Osmanlı bunu başaramadığı için yıkıldı gitti.
Bakın Engin Ardıç bunu nasıl anlatıyor:

ARDIÇ’TAN GÜLEN’E NAZIM HİKMET DESTEĞİ


Engin Ardıç, Fethullah Gülen’e Türkçe’nin yaygınlaştırılması ile ilgili destek yazısını, Türk dilinin en büyük şairlerinden birinin, üstelik Ardıç’ın sık sık laf çarptığı Zülfü Livaneli’nin bestesi ile herkesin dilinde olan Nazım Hikmet’in “Karlı Kayın Ormanı” şiirinden bir cümle ile süslüyor.

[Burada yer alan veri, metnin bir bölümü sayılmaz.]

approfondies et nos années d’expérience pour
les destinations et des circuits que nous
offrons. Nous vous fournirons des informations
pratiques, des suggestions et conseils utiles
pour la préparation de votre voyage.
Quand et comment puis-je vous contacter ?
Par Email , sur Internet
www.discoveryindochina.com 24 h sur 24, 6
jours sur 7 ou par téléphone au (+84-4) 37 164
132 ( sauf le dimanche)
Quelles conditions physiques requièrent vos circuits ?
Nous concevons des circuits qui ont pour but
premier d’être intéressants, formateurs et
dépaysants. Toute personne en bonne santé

İşte Nazım Hikmet’in şiirin o mısraları

Ben ordan geçerken biri :
"Amca, dese, gir içeri."
Girip yerden selâmlasam
hane içindekileri.

Amca, dese, gir içeri...

İsrail patırtısında çok şey gibi o da güme gitti: Türkiye'de geçen hafta bir "Türkçe Olimpiyatı" yapıldı.
Dünyanın dört bir yanından bülbül gibi Türkçe konuşan çocuklar geldiler, Türkçe şiirler okudular.
Bu, sekizinci oluyor... Nefret kusulan "şeriatçı" hükümet döneminde, sekizinci keredir Türkçe şenliği düzenleniyor... Arapça şenliği değil...
Çocuklar da gerçekten dünyanın dört bir yanından. İçlerinde tam 84 ülkenin çocuğu var. Üstelik yalnızca bir şiir yarışması değil bu, Türkçe kompozisyon da var, halk oyunları da. "Sunuculuk" yarışması bile var.
Kemalist basın buna gıcık kapıyor.
Çünkü bu çocukların bazıları "Fethullah Hocaefendi Hazretleri'nin okullarında okuyan" çocuklar.
Yani din eğitimi de alıyorlar.
Laik Türkiye Cumhuriyeti'nin okullarında din eğitimi yok da maşallah, özel sektör bu eğitimi verince tu kaka...
(Şimdi "hocaefendi hazretleri" dediğim için bana da gıcık kaparlar, "papa hazretleri" ya da "patrik hazretleri" deyince sakıncalı bulmayanlar...)
Düşünsenize... Hiç ummadığınız bir ülkede karşınıza mükemmel Türkçe konuşan gençler çıkacak... Bunlar, kendi ülkelerinin "Türkiye uzmanlarını" da oluşturacaklar ileride... Hani, şu ya da bu nedenle yolu Türkiye'ye düşüp Türkçe öğrenmiş Amerikan gençlerinin State Department ya da CIA'da işlerinin hazır olması gibi! Ne var ki, bu çocuklar, Türk okulunda okumuş ve "Türkiye'ye muhabbet bağıyla bağlı" kişiler olacaklar büyüyünce.
Hani bize hep hakaret ederler ya "Galatasaraylı, frankofon, Paris hayranı" falan diye, onun gibi canım!
Yabancı bir ülkede karşınıza bir Türk çıkınca nasıl seviniyorsunuz... İstemez misiniz, siz Kinşasa'dan ya da Nairobi'den geçerken biri, "amca" dese, "gir içeri"... İnci dişli bir zenci çocuğu... En büyük hayali de günün birinde İstanbul'a gidip bir süre kalmak...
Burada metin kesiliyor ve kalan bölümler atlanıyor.